[Intel-gfx] [PATCH v2 1/1] drm/i915: Add fallback inside memcpy_from_wc functions
Lucas De Marchi
lucas.demarchi at intel.com
Tue Feb 8 19:11:55 UTC 2022
On Mon, Feb 07, 2022 at 09:43:08PM +0530, Balasubramani Vivekanandan wrote:
>memcpy_from_wc functions can fail if SSE4.1 is not supported or the
>supplied addresses are not 16-byte aligned. It was then upto to the
>caller to use memcpy as fallback.
>Now fallback to memcpy is implemented inside memcpy_from_wc functions
>relieving the user from checking the return value of i915_memcpy_from_wc
>and doing fallback.
>
>When doing copying from io memory address memcpy_fromio should be used
>as fallback. So a new function is added to the family of memcpy_to_wc
>functions which should be used while copying from io memory.
>
>This change is implemented also with an intention to perpare for porting
>memcpy_from_wc code to ARM64. Since SSE4.1 is not valid for ARM,
>accelerated reads will not be supported and the driver should rely on
>fallback always.
>So there would be few more places in the code where fallback should be
>introduced. For e.g. GuC log relay is currently not using fallback since
>a GPU supporting GuC submission will mostly have SSE4.1 enabled CPU.

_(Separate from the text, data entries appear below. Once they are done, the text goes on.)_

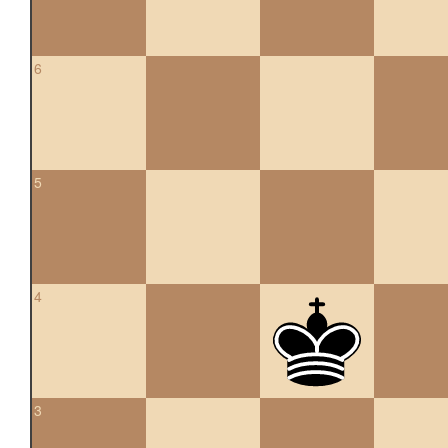
6
5
4
3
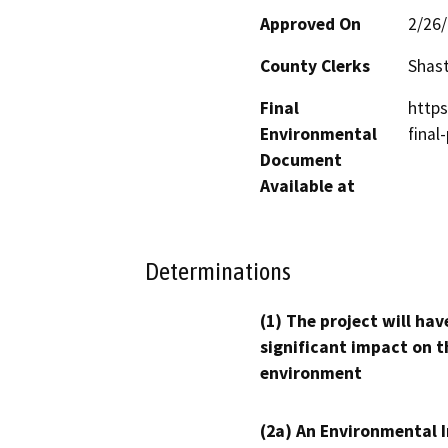
Approved On
2/26
County Clerks
Shas
Final
http
Environmental
final
Document
Available at
Determinations
(1) The project will hav
significant impact on t
environment
(2a) An Environmental 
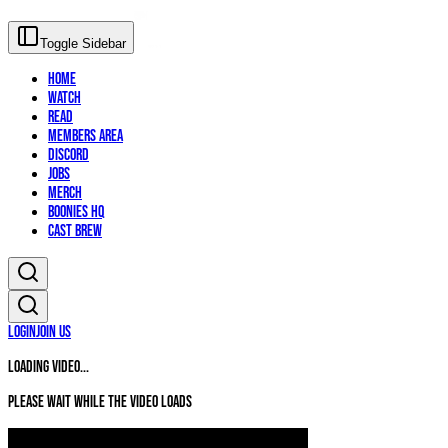
Toggle Sidebar
Home
Watch
Read
Members Area
Discord
Jobs
Merch
Boonies HQ
Cast Brew
Login
Join Us
Loading video...
Please wait while the video loads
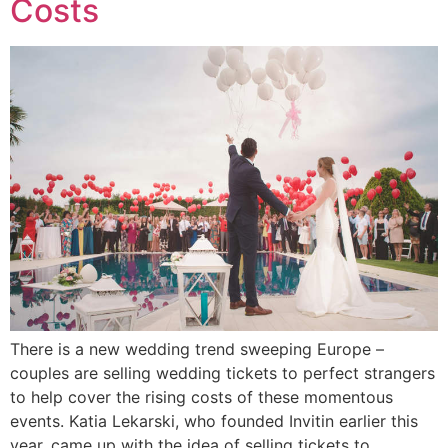
Costs
There is a new wedding trend sweeping Europe –
couples are selling wedding tickets to perfect strangers
to help cover the rising costs of these momentous
events. Katia Lekarski, who founded Invitin earlier this
year, came up with the idea of selling tickets to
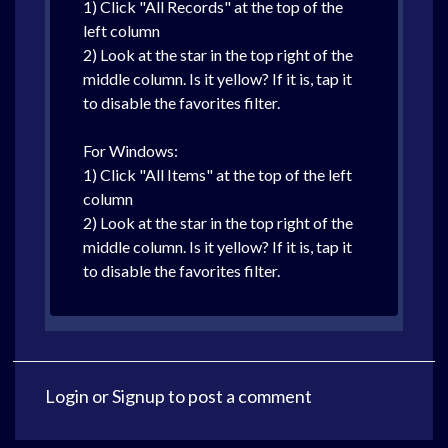
1) Click "All Records" at the top of the
left column
2) Look at the star in the top right of the
middle column. Is it yellow? If it is, tap it
to disable the favorites filter.
For Windows:
1) Click "All Items" at the top of the left
column
2) Look at the star in the top right of the
middle column. Is it yellow? If it is, tap it
to disable the favorites filter.
Login
or
Signup
to post a comment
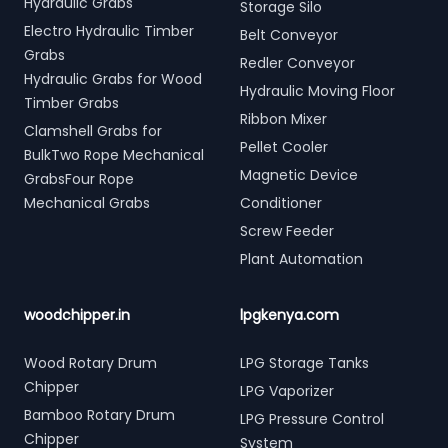
Hydraulic Grabs
Storage Silo
Electro Hydraulic Timber
Belt Conveyor
Grabs
Redler Conveyor
Hydraulic Grabs for Wood
Hydraulic Moving Floor
Timber Grabs
Ribbon Mixer
Clamshell Grabs for
Pellet Cooler
BulkTwo Rope Mechanical
Magnetic Device
GrabsFour Rope
Mechanical Grabs
Conditioner
Screw Feeder
Plant Automation
woodchipper.in
lpgkenya.com
Wood Rotary Drum
LPG Storage Tanks
Chipper
LPG Vaporizer
Bamboo Rotary Drum
LPG Pressure Control
Chipper
System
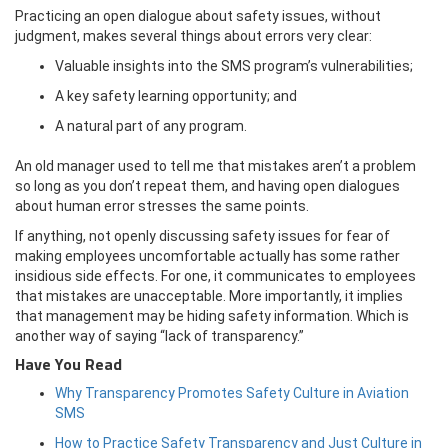
Practicing an open dialogue about safety issues, without
judgment, makes several things about errors very clear:
Valuable insights into the SMS program’s vulnerabilities;
A key safety learning opportunity; and
A natural part of any program.
An old manager used to tell me that mistakes aren’t a problem
so long as you don’t repeat them, and having open dialogues
about human error stresses the same points.
If anything, not openly discussing safety issues for fear of
making employees uncomfortable actually has some rather
insidious side effects. For one, it communicates to employees
that mistakes are unacceptable. More importantly, it implies
that management may be hiding safety information. Which is
another way of saying “lack of transparency.”
Have You Read
Why Transparency Promotes Safety Culture in Aviation
SMS
How to Practice Safety Transparency and Just Culture in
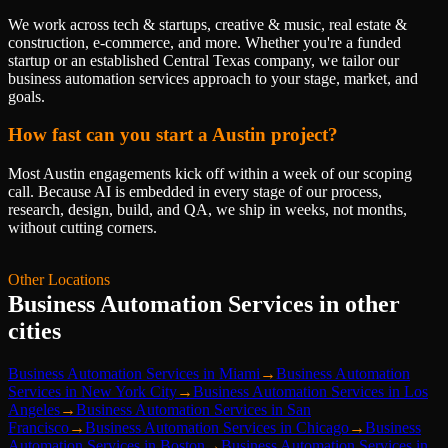
We work across tech & startups, creative & music, real estate &
construction, e-commerce, and more. Whether you're a funded
startup or an established Central Texas company, we tailor our
business automation services approach to your stage, market, and
goals.
How fast can you start a Austin project?
Most Austin engagements kick off within a week of our scoping
call. Because AI is embedded in every stage of our process,
research, design, build, and QA, we ship in weeks, not months,
without cutting corners.
Other Locations
Business Automation Services
in other
cities
Business Automation Services
in
Miami
→
Business Automation
Services
in
New York City
→
Business Automation Services
in
Los
Angeles
→
Business Automation Services
in
San
Francisco
→
Business Automation Services
in
Chicago
→
Business
Automation Services
in
Boston
→
Business Automation Services
in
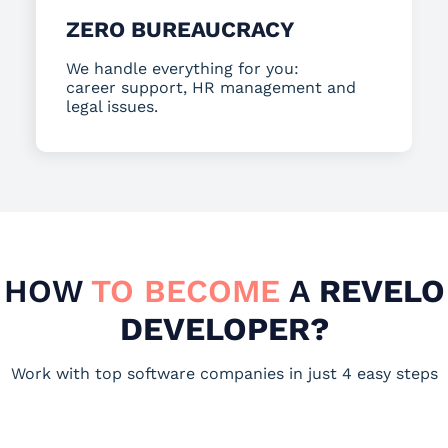
ZERO BUREAUCRACY
We handle everything for you:
career support, HR management and
legal issues.
HOW
TO BECOME
A
REVELO
DEVELOPER?
Work with top software companies in just 4 easy steps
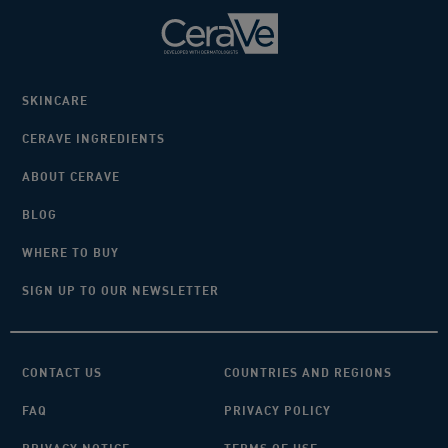
SKINCARE
CERAVE INGREDIENTS
ABOUT CERAVE
BLOG
WHERE TO BUY
SIGN UP TO OUR NEWSLETTER
CONTACT US
COUNTRIES AND REGIONS
FAQ
PRIVACY POLICY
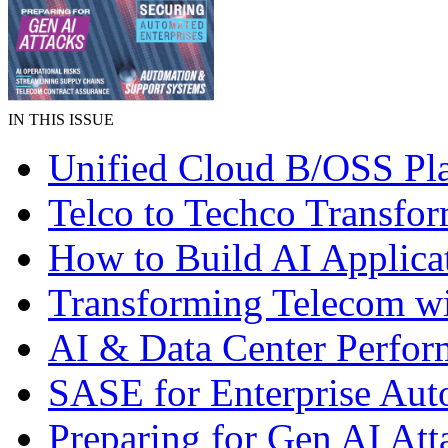
IN THIS ISSUE
Unified Cloud B/OSS Pl
Telco to Techco Transfor
How to Build AI Applica
Transforming Telecom wi
AI & Data Center Perfo
SASE for Enterprise Aut
Preparing for Gen AI Att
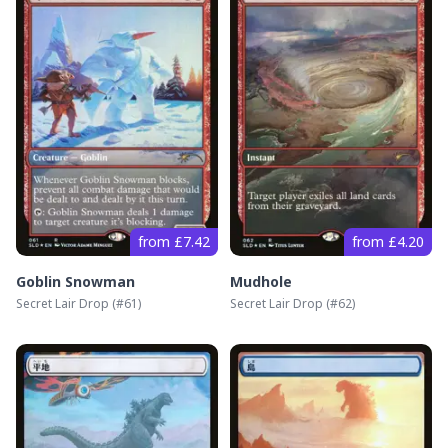
from £7.42
from £4.20
Goblin Snowman
Mudhole
Secret Lair Drop
(#
61
)
Secret Lair Drop
(#
62
)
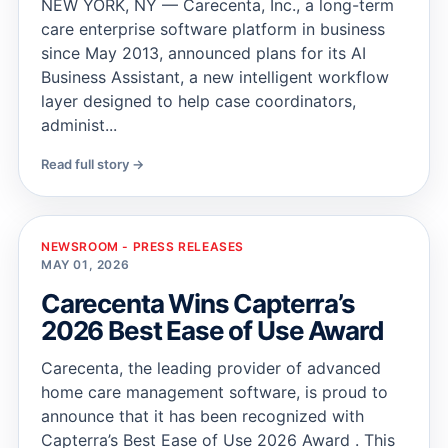
NEW YORK, NY — Carecenta, Inc., a long-term
care enterprise software platform in business
since May 2013, announced plans for its AI
Business Assistant, a new intelligent workflow
layer designed to help case coordinators,
administ...
Read full story →
NEWSROOM - PRESS RELEASES
MAY 01, 2026
Carecenta Wins Capterra’s
2026 Best Ease of Use Award
Carecenta, the leading provider of advanced
home care management software, is proud to
announce that it has been recognized with
Capterra’s Best Ease of Use 2026 Award . This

>This is no more valid with Discrete GPU and with enabling support for
>ARM64.
>With fallback moved inside memcpy_from_wc function, call sites would
>look neat and fallback can be implemented in a uniform way.
>
>Signed-off-by: Balasubramani Vivekanandan <balasubramani.vivekanandan at intel.com>
>---
> drivers/gpu/drm/i915/gem/i915_gem_object.c | 5 +-
> drivers/gpu/drm/i915/gt/selftest_reset.c | 8 ++-
> drivers/gpu/drm/i915/i915_gpu_error.c | 9 ++-
> drivers/gpu/drm/i915/i915_memcpy.c | 78 ++++++++++++++++------
> drivers/gpu/drm/i915/i915_memcpy.h | 18 ++---
> 5 files changed, 78 insertions(+), 40 deletions(-)
>
>diff --git a/drivers/gpu/drm/i915/gem/i915_gem_object.c b/drivers/gpu/drm/i915/gem/i915_gem_object.c
>index e03e362d320b..e187c4bfb7e4 100644
>--- a/drivers/gpu/drm/i915/gem/i915_gem_object.c
>+++ b/drivers/gpu/drm/i915/gem/i915_gem_object.c
>@@ -444,7 +444,7 @@ static void
> i915_gem_object_read_from_page_iomap(struct drm_i915_gem_object *obj, u64 offset, void *dst, int size)
> {
> void __iomem *src_map;
>- void __iomem *src_ptr;
>+ const void __iomem *src_ptr;
> dma_addr_t dma = i915_gem_object_get_dma_address(obj, offset >> PAGE_SHIFT);
>
> src_map = io_mapping_map_wc(&obj->mm.region->iomap,
>@@ -452,8 +452,7 @@ i915_gem_object_read_from_page_iomap(struct drm_i915_gem_object *obj, u64 offset
> PAGE_SIZE);
>
> src_ptr = src_map + offset_in_page(offset);
>- if (!i915_memcpy_from_wc(dst, (void __force *)src_ptr, size))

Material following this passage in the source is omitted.